About this task — Take the data below and copy exactly the lines starting at the one with "Vicdani Ret Hakkı" and finishing at the one with "SAVASKARSİTLARİ.ORG'da ARA", both included.

Dataset content —
[Start of section]

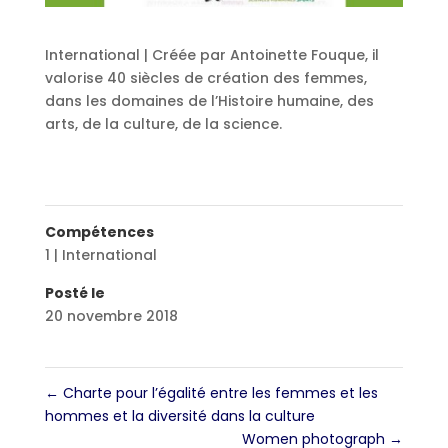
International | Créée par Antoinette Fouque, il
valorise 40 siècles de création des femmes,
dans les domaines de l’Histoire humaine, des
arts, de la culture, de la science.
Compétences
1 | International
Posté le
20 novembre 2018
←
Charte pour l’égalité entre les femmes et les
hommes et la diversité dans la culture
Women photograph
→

[End of section]
[Start of section]

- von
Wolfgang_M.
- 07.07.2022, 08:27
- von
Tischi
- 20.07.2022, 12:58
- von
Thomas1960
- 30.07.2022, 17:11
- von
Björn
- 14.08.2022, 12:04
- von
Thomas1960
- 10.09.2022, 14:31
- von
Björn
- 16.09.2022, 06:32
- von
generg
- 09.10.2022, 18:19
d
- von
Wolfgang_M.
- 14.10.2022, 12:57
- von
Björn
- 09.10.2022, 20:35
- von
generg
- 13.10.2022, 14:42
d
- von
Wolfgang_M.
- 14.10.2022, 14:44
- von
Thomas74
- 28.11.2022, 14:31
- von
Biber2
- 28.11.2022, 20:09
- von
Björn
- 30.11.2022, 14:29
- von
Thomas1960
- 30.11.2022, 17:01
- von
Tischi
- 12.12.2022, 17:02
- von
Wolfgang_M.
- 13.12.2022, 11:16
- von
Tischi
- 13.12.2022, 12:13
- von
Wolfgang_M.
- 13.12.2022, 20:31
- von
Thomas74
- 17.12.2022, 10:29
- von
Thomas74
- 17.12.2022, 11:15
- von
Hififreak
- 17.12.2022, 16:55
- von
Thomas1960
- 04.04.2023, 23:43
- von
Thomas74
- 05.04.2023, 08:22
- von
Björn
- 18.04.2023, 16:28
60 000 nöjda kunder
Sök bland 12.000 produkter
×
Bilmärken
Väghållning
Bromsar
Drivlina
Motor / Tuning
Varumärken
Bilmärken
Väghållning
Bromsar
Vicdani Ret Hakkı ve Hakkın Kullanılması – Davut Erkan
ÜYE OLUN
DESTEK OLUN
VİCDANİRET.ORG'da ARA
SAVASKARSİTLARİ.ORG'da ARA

[End of section]

Output —
Vicdani Ret Hakkı ve Hakkın Kullanılması – Davut Erkan
ÜYE OLUN
DESTEK OLUN
VİCDANİRET.ORG'da ARA
SAVASKARSİTLARİ.ORG'da ARA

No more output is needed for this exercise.